任意後見制度は本人の意思能力があるうちに、みずからの意志で,将来判断能力が衰えたときのために、予め誰に後見をしてもらいたいかを公正証書によって、本人が契約しておくもので、自らの意思とは関係なく、法律によって決められる 法定後見人制度とは異なります。


法定後見人制度は、判断能力の程度によって3種類あります。
成年被後見人は、判断能力がない人で、生活に関する以外は後見人の同意が必要となります。同意がない契約は取り消されます。
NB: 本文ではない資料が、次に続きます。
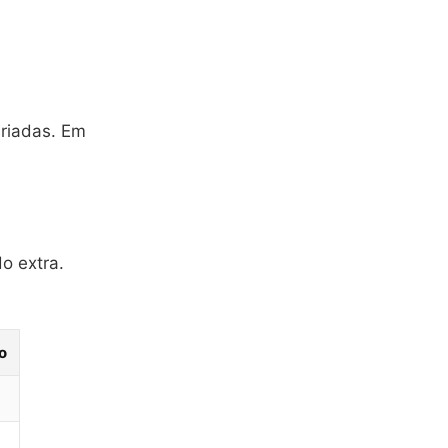
ariadas. Em
o extra.
o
被保佐人は、判断能力はあるけれども、著しく不十分な人です。被保佐人には、後見人の同意が必要な行為が民法13条1項で決められています。また、1項以外にも後見人の同意が必要な事項を定めておくことが出来ます。
法定後見人制度で、一番判断能力があるのが被補助人です。そのため、本人の意思が尊重されることが多いですが、後見人の同意が必要な事項(民法13条1項の中から必要な事項だけ)を定めておくことが出来ます。
被保佐人との違いは、被保佐人は民法13条1項に定められている(借金をする・保証人になる・訴訟行為を行う・家を新築する・相続承認や相続放棄・長期の賃貸借契約など重大なこと)、全てに後見人の同意が必要となります。つまり、13条1項全てに後見人の同意が必要か、13条1項のうち選択的に同意が必要かに違いがあります。